• WHAT IS BEING ASKED: Beginning with the line that contains "photographié après avoir", copy each remaining line of the data below exactly.

╔══

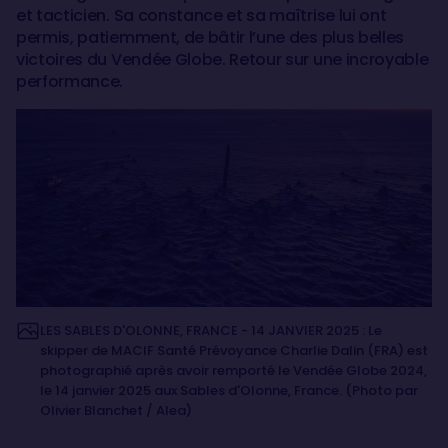
et tacticien. Sa constance et sa maîtrise lui ont
permis, patiemment, de bâtir l’une des plus belles
victoires du Vendée Globe. Retour sur une incroyable
performance.
LES SABLES D'OLONNE, FRANCE - 14 JANVIER 2025 : Le
skipper de MACIF Santé Prévoyance Charlie Dalin (FRA) est
photographié après avoir remporté le Vendée Globe 2024,
le 14 janvier 2025 aux Sables d'Olonne, France. (Photo par
Olivier Blanchet / Alea)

╚══

• RESPONSE:
photographié après avoir remporté le Vendée Globe 2024,
le 14 janvier 2025 aux Sables d'Olonne, France. (Photo par
Olivier Blanchet / Alea)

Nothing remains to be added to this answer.